Tout salarié, quel que soit son statut, a la possibilité de faire un don de jours de repos dès lors qu’il a acquis le / les jour(s) donné(s).

Cette démarche est volontaire et individuelle. Aucune pression d’aucune sorte ne pourra être exercée sur de potentiels donateurs, sous peine de sanction disciplinaire.
Le don de jour s’effectue par jour ouvré entier.
Il peut intervenir à tout moment de l'année.
S'agissant des collaborateurs ayant perdu un enfant, ce don doit intervenir au cours de l'année suivant la date du décès.
Le salarié souhaitant céder un ou plusieurs jours de repos doit en informer la Direction des ressources humaines, via le formulaire dédié, en précisant le nombre et la nature des jours de repos auxquels il entend renoncer, ainsi que la période de référence auxquelles ils se rapportent.

Par ce formulaire, le salarié peut choisir de donner ces jours à un salarié qu’il désigne nommément ou à tout salarié relevant d’une des situations ouvrant droit au don.
Cette demande devra ensuite être validée par la Direction.
Pour des raisons de protection de la santé et de la sécurité du donateur, la Direction des Ressources Humaines se réserve le droit de refuser totalement ou partiellement le don.
La validation de cette demande, emporte renonciation par le donateur aux jours de repos correspondants.
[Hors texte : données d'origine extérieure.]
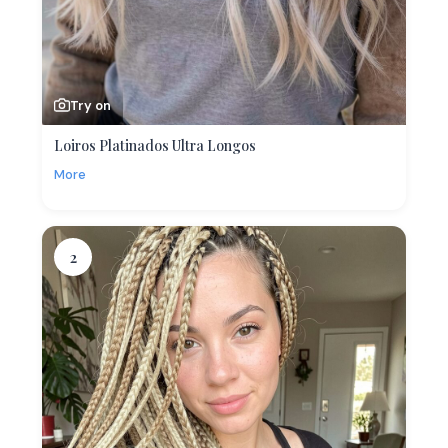
Try on
Loiros Platinados Ultra Longos
More
2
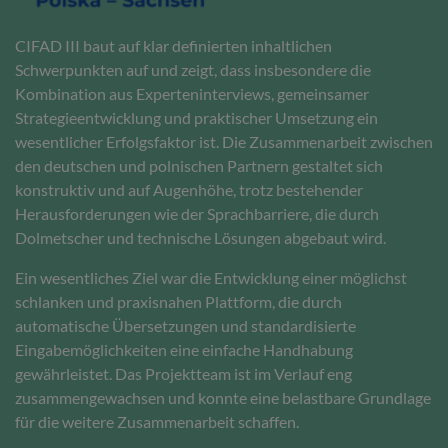
CIFAD III baut auf klar definierten inhaltlichen
Schwerpunkten auf und zeigt, dass insbesondere die
Kombination aus Experteninterviews, gemeinsamer
Strategieentwicklung und praktischer Umsetzung ein
wesentlicher Erfolgsfaktor ist. Die Zusammenarbeit zwischen
den deutschen und polnischen Partnern gestaltet sich
konstruktiv und auf Augenhöhe, trotz bestehender
Herausforderungen wie der Sprachbarriere, die durch
Dolmetscher und technische Lösungen abgebaut wird.
Ein wesentliches Ziel war die Entwicklung einer möglichst
schlanken und praxisnahen Plattform, die durch
automatische Übersetzungen und standardisierte
Eingabemöglichkeiten eine einfache Handhabung
gewährleistet. Das Projektteam ist im Verlauf eng
zusammengewachsen und konnte eine belastbare Grundlage
für die weitere Zusammenarbeit schaffen.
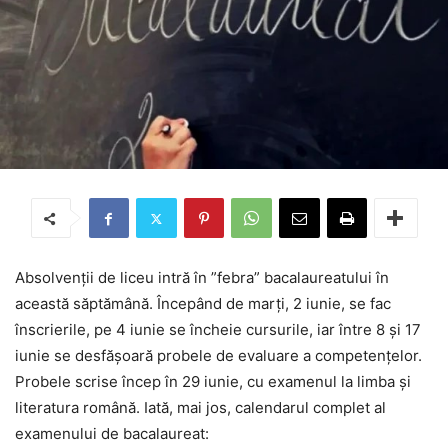
Absolvenții de liceu intră în ”febra” bacalaureatului în
această săptămână. Începând de marți, 2 iunie, se fac
înscrierile, pe 4 iunie se încheie cursurile, iar între 8 și 17
iunie se desfășoară probele de evaluare a competențelor.
Probele scrise încep în 29 iunie, cu examenul la limba și
literatura română. Iată, mai jos, calendarul complet al
examenului de bacalaureat:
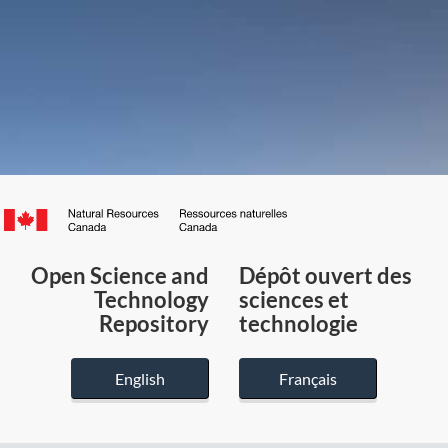
Canada.ca
/
Gouvernement
Open Science and
Dépôt ouvert des
du
Technology
sciences et
Canada
Repository
technologie
English
Français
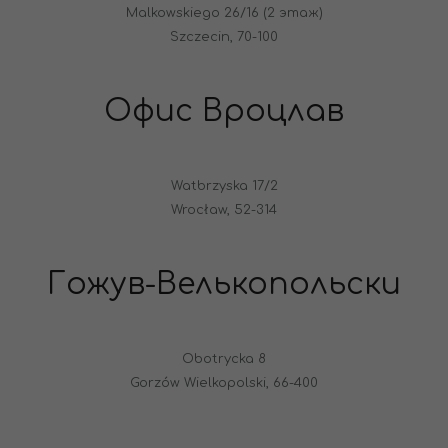
Malkowskiego 26/16 (2 этаж)
Szczecin, 70-100
Офис Вроцлав
Watbrzyska 17/2
Wrocław, 52-314
Гожув-Велькопольски
Obotrycka 8
Gorzów Wielkopolski, 66-400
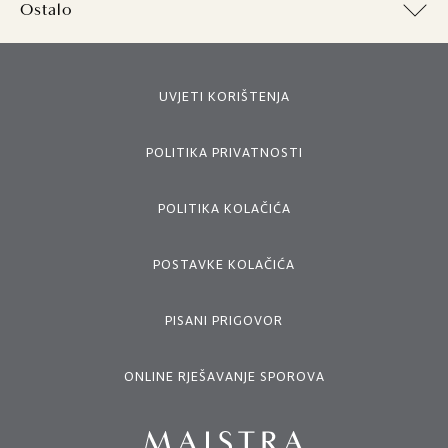
Ostalo
UVJETI KORIŠTENJA
POLITIKA PRIVATNOSTI
POLITIKA KOLAČIĆA
POSTAVKE KOLAČIĆA
PISANI PRIGOVOR
ONLINE RJEŠAVANJE SPOROVA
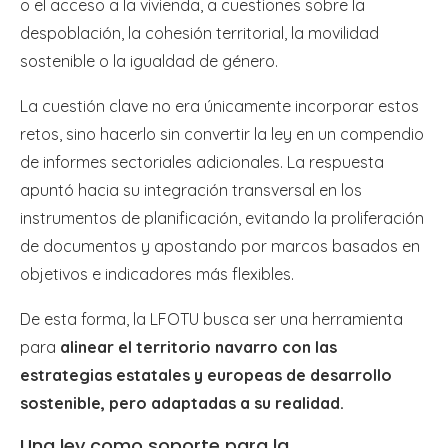
o el acceso a la vivienda, a cuestiones sobre la
despoblación, la cohesión territorial, la movilidad
sostenible o la igualdad de género.
La cuestión clave no era únicamente incorporar estos
retos, sino hacerlo sin convertir la ley en un compendio
de informes sectoriales adicionales. La respuesta
apuntó hacia su integración transversal en los
instrumentos de planificación, evitando la proliferación
de documentos y apostando por marcos basados en
objetivos e indicadores más flexibles.
De esta forma, la LFOTU busca ser una herramienta
para
alinear el territorio navarro con las
estrategias estatales y europeas de desarrollo
sostenible, pero adaptadas a su realidad.
Una ley como soporte para la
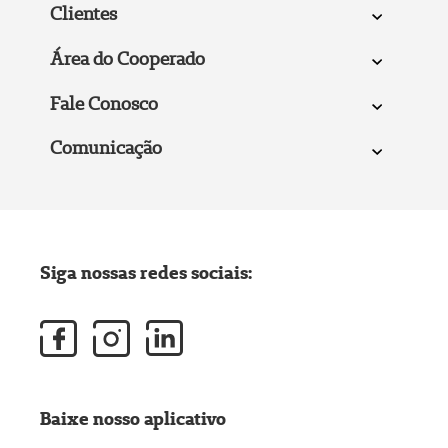
Clientes
Área do Cooperado
Fale Conosco
Comunicação
Siga nossas redes sociais:
Baixe nosso aplicativo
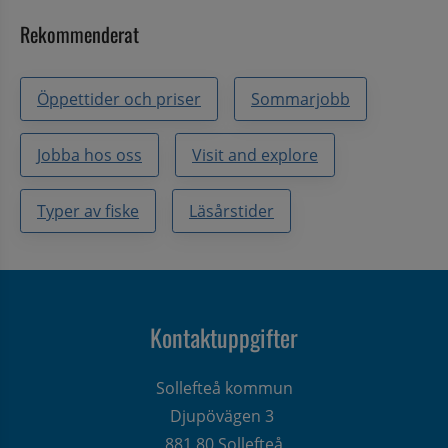
Rekommenderat
Öppettider och priser
Sommarjobb
Jobba hos oss
Visit and explore
Typer av fiske
Läsårstider
Kontaktuppgifter
Sollefteå kommun
Djupövägen 3 
881 80 Sollefteå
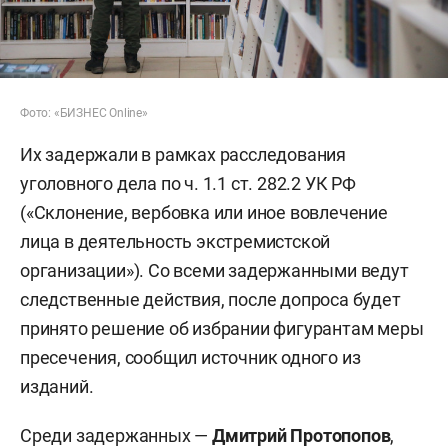
Фото: «БИЗНЕС Online»
Их задержали в рамках расследования
уголовного дела по ч. 1.1 ст. 282.2 УК РФ
(«Склонение, вербовка или иное вовлечение
лица в деятельность экстремистской
организации»). Со всеми задержанными ведут
следственные действия, после допроса будет
принято решение об избрании фигурантам меры
пресечения, сообщил источник одного из
изданий.
Среди задержанных —
Дмитрий Протопопов
,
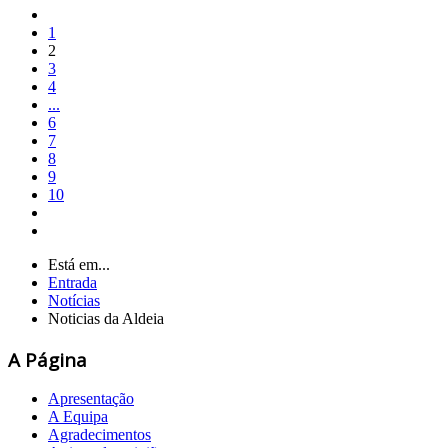
1
2
3
4
...
6
7
8
9
10
Está em...
Entrada
Notícias
Noticias da Aldeia
A Página
Apresentação
A Equipa
Agradecimentos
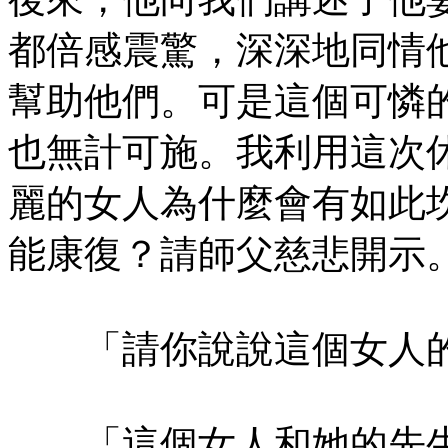
都倍感震驚，深深地同情
幫助他們。可是這個可憐
也無計可施。我利用這次
麗的女人為什麼會有如此
能康復？請師父慈悲開示
「請你說說這個女人的
「這個女人和她的先生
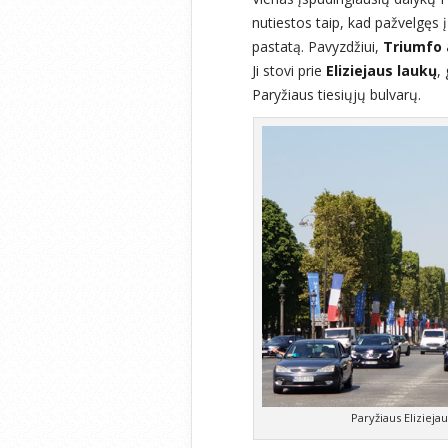
nutiestos taip, kad pažvelgęs 
pastatą. Pavyzdžiui,
Triumfo 
Ji stovi prie
Eliziejaus laukų
,
Paryžiaus tiesiųjų bulvarų.
Paryžiaus Elizieja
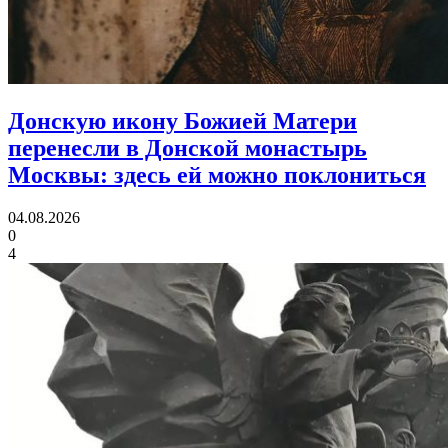
Донскую икону Божией Матери
перенесли в Донской монастырь
Москвы:
здесь ей можно поклониться
04.08.2026
0
4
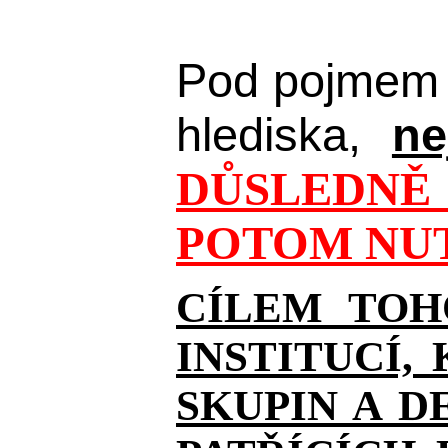
Pod pojmem 
hlediska,
ne
DŮSLEDNĚ 
POTOM NUT
CÍLEM TOH
INSTITUCÍ,
SKUPIN A D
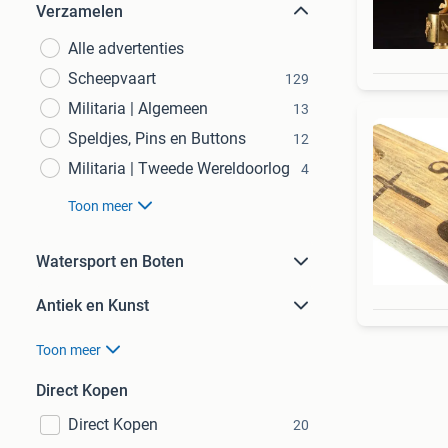
Verzamelen
Alle advertenties
Scheepvaart
129
Militaria | Algemeen
13
Speldjes, Pins en Buttons
12
Militaria | Tweede Wereldoorlog
4
Toon meer
Watersport en Boten
Antiek en Kunst
Toon meer
Direct Kopen
Direct Kopen
20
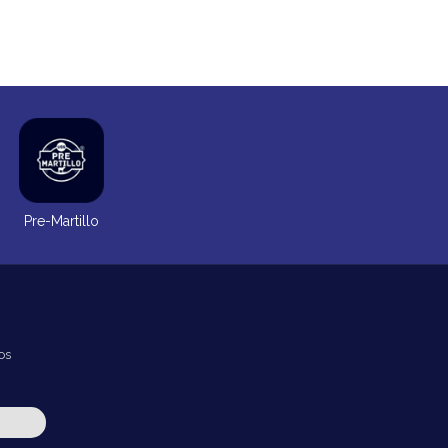
Pre-Martillo
os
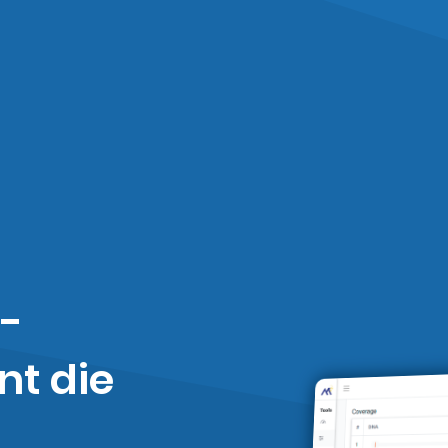
 -
nt die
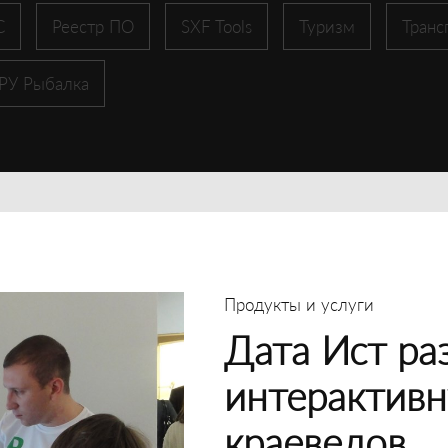
С
Реестр ПО
SXF Tools
Туризм
Транс
 РУ Рыбалка
Продукты и услуги
Дата Ист ра
интерактивн
краеведов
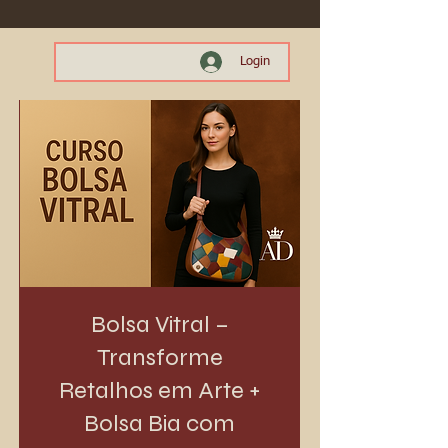
Login
Bolsa Vitral –
Transforme
Retalhos em Arte +
Bolsa Bia com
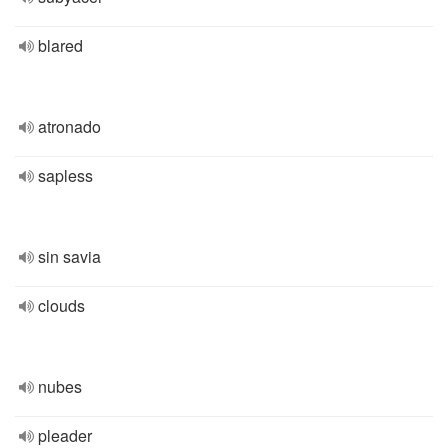
blared
atronado
sapless
sin savia
clouds
nubes
pleader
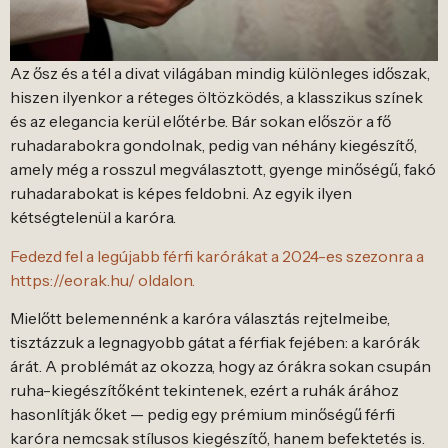
Az ősz és a tél a divat világában mindig különleges időszak,
hiszen ilyenkor a réteges öltözködés, a klasszikus színek
és az elegancia kerül előtérbe. Bár sokan először a fő
ruhadarabokra gondolnak, pedig van néhány kiegészítő,
amely még a rosszul megválasztott, gyenge minőségű, fakó
ruhadarabokat is képes feldobni. Az egyik ilyen
kétségtelenül a karóra.
Fedezd fel a legújabb férfi karórákat a 2024-es szezonra a
https://eorak.hu/ oldalon.
Mielőtt belemennénk a karóra választás rejtelmeibe,
tisztázzuk a legnagyobb gátat a férfiak fejében: a karórák
árát. A problémát az okozza, hogy az órákra sokan csupán
ruha-kiegészítőként tekintenek, ezért a ruhák árához
hasonlítják őket — pedig egy prémium minőségű férfi
karóra nemcsak stílusos kiegészítő, hanem befektetés is.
Article II-2-2-Traitement des dons nominatifs et appel aux dons

  • Dons nominatifs

Si le don effectué est nominatif, la DRH devra après l'avoir validé, informer le salarié désigné, recueillir son accord et solliciter, le cas échéant, les pièces nécessaires à l'examen de sa situation.
En outre, il sera informé de la possibilité de bénéficier, avec son accord, de l'ouverture d'une campagne d'appel aux dons de jours de repos, selon les modalités précisées ci-dessous. En tout état de cause, le don de jour(s) de repos étant anonyme, le bénéficiaire ne sera pas informé de l'identité du donateur.
  • Appel aux dons

Une campagne d'appel aux dons peut être ouverte par la Direction avec l'accord du salarié qui souhaite en bénéficier, dès lors qu'il relève d'une des situations y ouvrant droit, mentionnés à l’article II-1-2 du présent accord.
Dans ce cas, la campagne est anonyme et l'identité du bénéficiaire n'est pas communiquée. De la même manière, ce dernier n'est pas informé de l'identité des donateurs.
Une information est communiquée à cet effet par la direction à l'ensemble du personnel par affichage.
Celle-ci précise les modalités d'organisation et la durée de cette campagne. Durant cette période, les salariés qui le souhaitent peuvent renoncer à des jours de repos acquis, non pris en remplissant le formulaire établi à cet effet.
Toute nouvelle campagne suppose que la campagne précédente soit close.
Une seule campagne peut être ouverte au bénéfice d'un même salarié pour une même situation. Il en va de même pour la situation d'un couple de salariés pour un enfant gravement malade.
En cas de nouvelle situation, une seconde campagne peut être ouverte dès lors que le salarié a utilisé l'intégralité des jours issus des dons précédents.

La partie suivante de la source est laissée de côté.